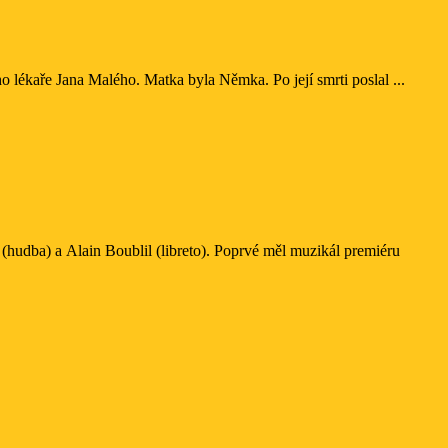
o lékaře Jana Malého. Matka byla Němka. Po její smrti poslal ...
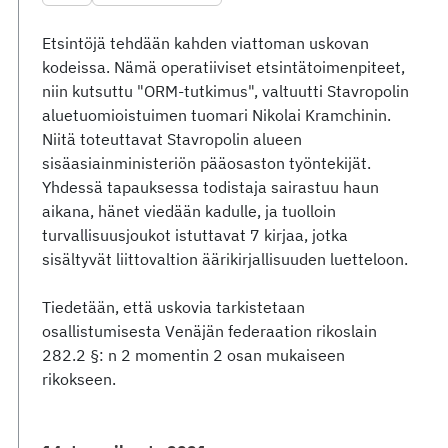
Etsintöjä tehdään kahden viattoman uskovan
kodeissa. Nämä operatiiviset etsintätoimenpiteet,
niin kutsuttu "ORM-tutkimus", valtuutti Stavropolin
aluetuomioistuimen tuomari Nikolai Kramchinin.
Niitä toteuttavat Stavropolin alueen
sisäasiainministeriön pääosaston työntekijät.
Yhdessä tapauksessa todistaja sairastuu haun
aikana, hänet viedään kadulle, ja tuolloin
turvallisuusjoukot istuttavat 7 kirjaa, jotka
sisältyvät liittovaltion äärikirjallisuuden luetteloon.
Tiedetään, että uskovia tarkistetaan
osallistumisesta Venäjän federaation rikoslain
282.2 §: n 2 momentin 2 osan mukaiseen
rikokseen.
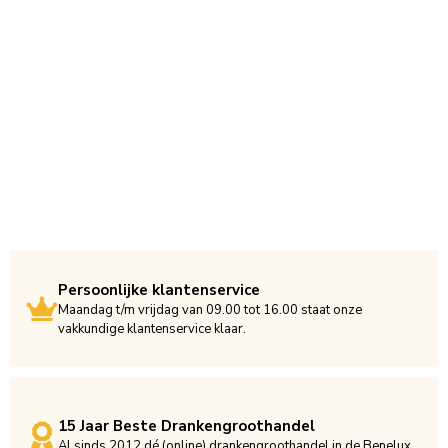
Persoonlijke klantenservice
Maandag t/m vrijdag van 09.00 tot 16.00 staat onze
vakkundige klantenservice klaar.
15 Jaar Beste Drankengroothandel
Al sinds 2012 dé (online) drankengroothandel in de Benelux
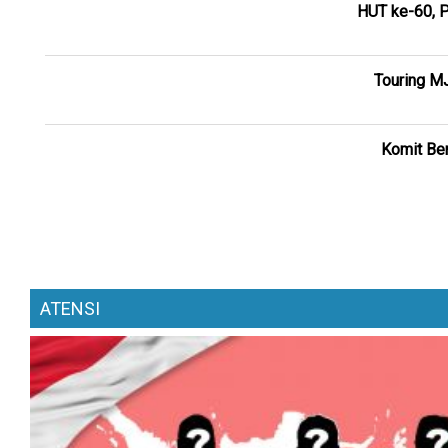
HUT ke-60, P
Touring M
Komit Ber
ATENSI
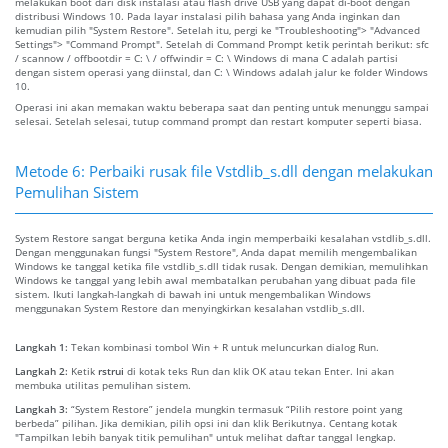
melakukan boot dari disk instalasi atau flash drive USB yang dapat di-boot dengan
distribusi Windows 10. Pada layar instalasi pilih bahasa yang Anda inginkan dan
kemudian pilih "System Restore". Setelah itu, pergi ke "Troubleshooting"> "Advanced
Settings"> "Command Prompt". Setelah di Command Prompt ketik perintah berikut: sfc
/ scannow / offbootdir = C: \ / offwindir = C: \ Windows di mana C adalah partisi
dengan sistem operasi yang diinstal, dan C: \ Windows adalah jalur ke folder Windows
10.
Operasi ini akan memakan waktu beberapa saat dan penting untuk menunggu sampai
selesai. Setelah selesai, tutup command prompt dan restart komputer seperti biasa.
Metode 6: Perbaiki rusak file Vstdlib_s.dll dengan melakukan
Pemulihan Sistem
System Restore sangat berguna ketika Anda ingin memperbaiki kesalahan vstdlib_s.dll.
Dengan menggunakan fungsi "System Restore", Anda dapat memilih mengembalikan
Windows ke tanggal ketika file vstdlib_s.dll tidak rusak. Dengan demikian, memulihkan
Windows ke tanggal yang lebih awal membatalkan perubahan yang dibuat pada file
sistem. Ikuti langkah-langkah di bawah ini untuk mengembalikan Windows
menggunakan System Restore dan menyingkirkan kesalahan vstdlib_s.dll.
Langkah 1:
Tekan kombinasi tombol Win + R untuk meluncurkan dialog Run.
Langkah 2:
Ketik
rstrui
di kotak teks Run dan klik OK atau tekan Enter. Ini akan
membuka utilitas pemulihan sistem.
Langkah 3:
“System Restore” jendela mungkin termasuk “Pilih restore point yang
berbeda” pilihan. Jika demikian, pilih opsi ini dan klik Berikutnya. Centang kotak
"Tampilkan lebih banyak titik pemulihan" untuk melihat daftar tanggal lengkap.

** Assignment **
Reproduce the data above word for word, but leave the images out.

** Response **
o lékaře Jana Malého. Matka byla Němka. Po její smrti poslal ...
Etsintöjä tehdään kahden viattoman uskovan
kodeissa. Nämä operatiiviset etsintätoimenpiteet,
niin kutsuttu "ORM-tutkimus", valtuutti Stavropolin
aluetuomioistuimen tuomari Nikolai Kramchinin.
Niitä toteuttavat Stavropolin alueen
sisäasiainministeriön pääosaston työntekijät.
Yhdessä tapauksessa todistaja sairastuu haun
aikana, hänet viedään kadulle, ja tuolloin
turvallisuusjoukot istuttavat 7 kirjaa, jotka
sisältyvät liittovaltion äärikirjallisuuden luetteloon.
Tiedetään, että uskovia tarkistetaan
osallistumisesta Venäjän federaation rikoslain
282.2 §: n 2 momentin 2 osan mukaiseen
rikokseen.
Persoonlijke klantenservice
Maandag t/m vrijdag van 09.00 tot 16.00 staat onze
vakkundige klantenservice klaar.
15 Jaar Beste Drankengroothandel
Al sinds 2012 dé (online) drankengroothandel in de Benelux
HUT ke-60, P
Touring M
Komit Ber
ATENSI
melakukan boot dari disk instalasi atau flash drive USB yang dapat di-boot dengan
distribusi Windows 10. Pada layar instalasi pilih bahasa yang Anda inginkan dan
kemudian pilih "System Restore". Setelah itu, pergi ke "Troubleshooting"> "Advanced
Settings"> "Command Prompt". Setelah di Command Prompt ketik perintah berikut: sfc
/ scannow / offbootdir = C: \ / offwindir = C: \ Windows di mana C adalah partisi
dengan sistem operasi yang diinstal, dan C: \ Windows adalah jalur ke folder Windows
10.
Operasi ini akan memakan waktu beberapa saat dan penting untuk menunggu sampai
selesai. Setelah selesai, tutup command prompt dan restart komputer seperti biasa.
Metode 6: Perbaiki rusak file Vstdlib_s.dll dengan melakukan
Pemulihan Sistem
System Restore sangat berguna ketika Anda ingin memperbaiki kesalahan vstdlib_s.dll.
Dengan menggunakan fungsi "System Restore", Anda dapat memilih mengembalikan
Windows ke tanggal ketika file vstdlib_s.dll tidak rusak. Dengan demikian, memulihkan
Windows ke tanggal yang lebih awal membatalkan perubahan yang dibuat pada file
sistem. Ikuti langkah-langkah di bawah ini untuk mengembalikan Windows
menggunakan System Restore dan menyingkirkan kesalahan vstdlib_s.dll.
Langkah 1:
Tekan kombinasi tombol Win + R untuk meluncurkan dialog Run.
Langkah 2:
Ketik
rstrui
di kotak teks Run dan klik OK atau tekan Enter. Ini akan
membuka utilitas pemulihan sistem.
Langkah 3:
“System Restore” jendela mungkin termasuk “Pilih restore point yang
berbeda” pilihan. Jika demikian, pilih opsi ini dan klik Berikutnya. Centang kotak
"Tampilkan lebih banyak titik pemulihan" untuk melihat daftar tanggal lengkap.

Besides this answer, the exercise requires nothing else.